Answer with a single number stating how many lines of the entries below include the string "если".

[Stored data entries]

###

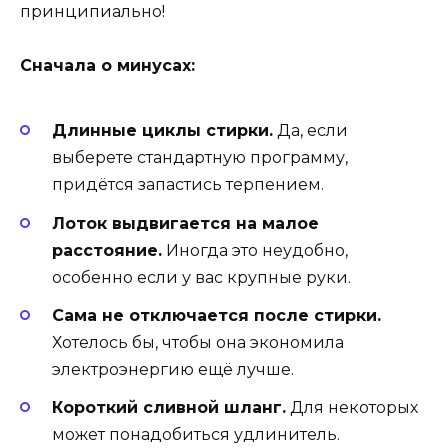
принципиально!
Сначала о минусах:
Длинные циклы стирки.
Да, если
выберете стандартную программу,
придётся запастись терпением.
Лоток выдвигается на малое
расстояние.
Иногда это неудобно,
особенно если у вас крупные руки.
Сама не отключается после стирки.
Хотелось бы, чтобы она экономила
электроэнергию ещё лучше.
Короткий сливной шланг.
Для некоторых
может понадобиться удлинитель.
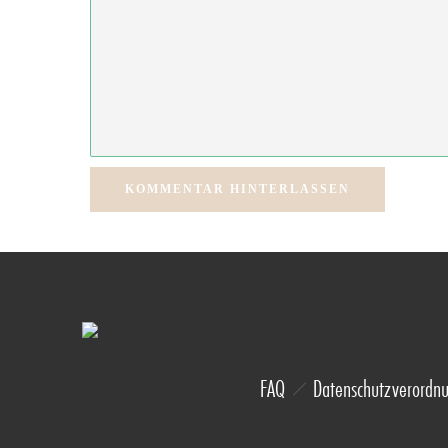
KOMMENTAR HINTERLASSEN
FAQ
Datenschutzverordn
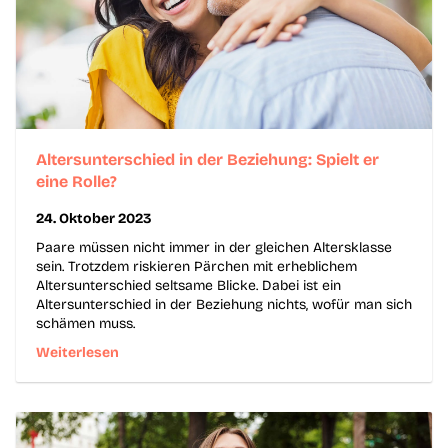
Altersunterschied in der Beziehung: Spielt er
eine Rolle?
24. Oktober 2023
Paare müssen nicht immer in der gleichen Altersklasse
sein. Trotzdem riskieren Pärchen mit erheblichem
Altersunterschied seltsame Blicke. Dabei ist ein
Altersunterschied in der Beziehung nichts, wofür man sich
schämen muss.
Weiterlesen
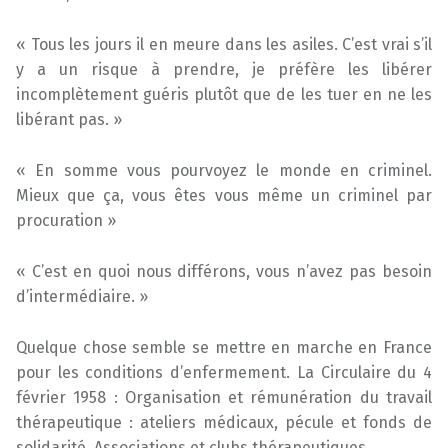
« Tous les jours il en meure dans les asiles. C’est vrai s’il
y a un risque à prendre, je préfère les libérer
incomplètement guéris plutôt que de les tuer en ne les
libérant pas. »
« En somme vous pourvoyez le monde en criminel.
Mieux que ça, vous êtes vous même un criminel par
procuration »
« C’est en quoi nous différons, vous n’avez pas besoin
d’intermédiaire. »
Quelque chose semble se mettre en marche en France
pour les conditions d’enfermement. La Circulaire du 4
février 1958 : Organisation et rémunération du travail
thérapeutique : ateliers médicaux, pécule et fonds de
solidarité. Associations et clubs thérapeutiques.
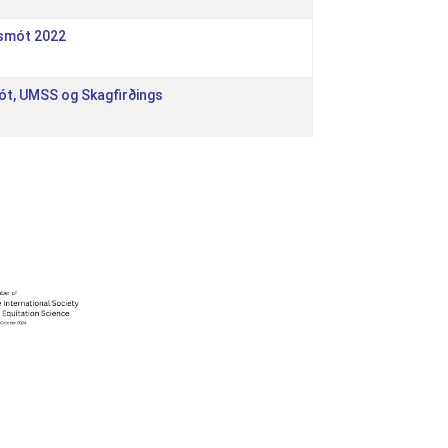
dsmót 2022
ót, UMSS og Skagfirðings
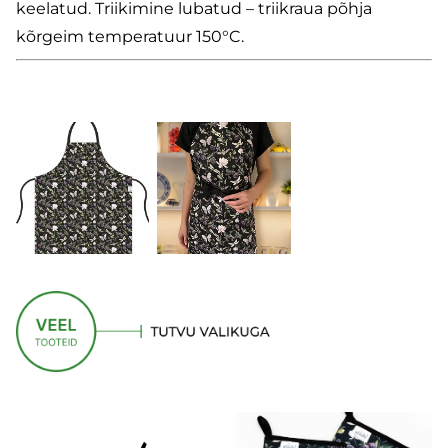
keelatud. Triikimine lubatud – triikraua põhja
kõrgeim temperatuur 150°C.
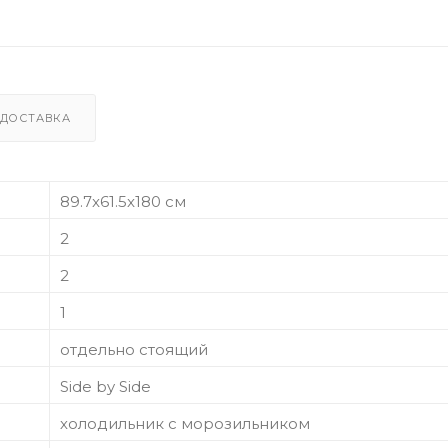
ДОСТАВКА
89.7x61.5x180 см
2
2
1
отдельно стоящий
Side by Side
холодильник с морозильником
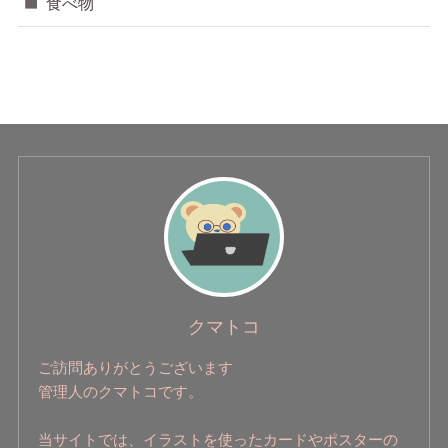
食べ物
クマトコ
ご訪問ありがとうございます
管理人のクマトコです。
当サイトでは、イラストを使ったカードやポスターの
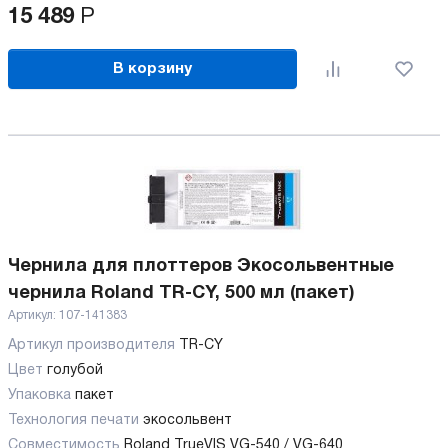
15 489
Р
В корзину
Чернила для плоттеров Экосольвентные
чернила Roland TR-CY, 500 мл (пакет)
Артикул:
107-141383
Артикул производителя
TR-CY
Цвет
голубой
Упаковка
пакет
Технология печати
экосольвент
Совместимость
Roland TrueVIS VG-540 / VG-640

###

> **Written solution**
2